PROBLEM TO WORK ON
Using the entries that follow, give only the number of lines with the word "فیلتر" in them.

SUPPLIED DATA
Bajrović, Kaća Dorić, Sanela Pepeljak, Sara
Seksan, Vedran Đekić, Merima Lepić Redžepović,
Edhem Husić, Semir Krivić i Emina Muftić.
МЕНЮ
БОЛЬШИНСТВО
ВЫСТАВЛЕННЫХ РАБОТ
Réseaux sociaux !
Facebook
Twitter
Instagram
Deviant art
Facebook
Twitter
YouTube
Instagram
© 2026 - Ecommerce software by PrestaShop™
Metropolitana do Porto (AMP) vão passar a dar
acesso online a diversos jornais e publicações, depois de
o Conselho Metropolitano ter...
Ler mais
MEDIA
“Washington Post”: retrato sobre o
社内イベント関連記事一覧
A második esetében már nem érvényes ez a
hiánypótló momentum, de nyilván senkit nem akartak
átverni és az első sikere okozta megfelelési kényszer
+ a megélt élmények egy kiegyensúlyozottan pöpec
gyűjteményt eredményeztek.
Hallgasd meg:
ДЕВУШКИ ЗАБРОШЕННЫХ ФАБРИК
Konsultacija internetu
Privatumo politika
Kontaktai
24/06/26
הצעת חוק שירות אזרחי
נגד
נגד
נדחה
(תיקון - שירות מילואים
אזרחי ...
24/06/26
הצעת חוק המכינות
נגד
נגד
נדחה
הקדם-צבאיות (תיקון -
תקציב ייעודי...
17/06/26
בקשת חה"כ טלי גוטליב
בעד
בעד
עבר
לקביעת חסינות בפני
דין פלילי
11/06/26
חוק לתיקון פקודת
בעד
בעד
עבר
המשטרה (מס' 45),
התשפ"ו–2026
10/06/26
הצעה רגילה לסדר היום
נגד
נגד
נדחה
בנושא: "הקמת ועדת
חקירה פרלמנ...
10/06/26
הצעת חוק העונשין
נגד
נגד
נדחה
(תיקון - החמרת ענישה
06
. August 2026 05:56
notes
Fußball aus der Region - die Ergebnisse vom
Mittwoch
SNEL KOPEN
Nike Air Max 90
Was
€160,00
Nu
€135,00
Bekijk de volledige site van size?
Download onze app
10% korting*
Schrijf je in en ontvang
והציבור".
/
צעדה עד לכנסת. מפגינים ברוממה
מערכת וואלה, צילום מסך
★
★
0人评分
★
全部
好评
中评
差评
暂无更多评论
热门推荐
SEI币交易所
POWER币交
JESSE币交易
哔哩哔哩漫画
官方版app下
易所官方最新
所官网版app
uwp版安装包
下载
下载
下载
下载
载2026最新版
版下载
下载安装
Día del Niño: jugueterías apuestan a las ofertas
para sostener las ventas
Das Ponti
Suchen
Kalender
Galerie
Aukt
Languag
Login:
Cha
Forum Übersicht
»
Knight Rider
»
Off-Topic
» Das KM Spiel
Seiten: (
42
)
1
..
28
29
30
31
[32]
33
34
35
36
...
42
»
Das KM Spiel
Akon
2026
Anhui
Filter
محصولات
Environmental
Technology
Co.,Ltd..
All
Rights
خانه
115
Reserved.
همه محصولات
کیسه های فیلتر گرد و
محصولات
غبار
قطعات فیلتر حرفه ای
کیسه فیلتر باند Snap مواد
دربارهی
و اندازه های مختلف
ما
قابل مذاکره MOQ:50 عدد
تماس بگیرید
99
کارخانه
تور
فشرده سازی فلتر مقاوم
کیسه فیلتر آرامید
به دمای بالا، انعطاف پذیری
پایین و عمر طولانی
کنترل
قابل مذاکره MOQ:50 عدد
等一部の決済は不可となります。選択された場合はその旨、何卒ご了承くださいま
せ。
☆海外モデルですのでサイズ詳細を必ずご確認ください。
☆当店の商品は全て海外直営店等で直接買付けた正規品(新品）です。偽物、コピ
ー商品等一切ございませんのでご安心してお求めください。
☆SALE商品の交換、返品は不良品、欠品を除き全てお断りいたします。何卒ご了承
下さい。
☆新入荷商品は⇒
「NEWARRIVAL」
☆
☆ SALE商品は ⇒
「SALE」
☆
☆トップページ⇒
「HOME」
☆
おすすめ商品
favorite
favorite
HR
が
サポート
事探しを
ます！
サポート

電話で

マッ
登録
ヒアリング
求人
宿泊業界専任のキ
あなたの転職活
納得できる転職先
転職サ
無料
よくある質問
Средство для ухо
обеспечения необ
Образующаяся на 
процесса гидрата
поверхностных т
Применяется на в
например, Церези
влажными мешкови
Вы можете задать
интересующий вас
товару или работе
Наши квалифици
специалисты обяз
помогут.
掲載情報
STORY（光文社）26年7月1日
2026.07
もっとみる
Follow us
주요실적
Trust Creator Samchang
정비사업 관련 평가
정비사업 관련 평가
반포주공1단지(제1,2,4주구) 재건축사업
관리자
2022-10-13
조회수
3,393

SOLUTION TO THE EXERCISE
4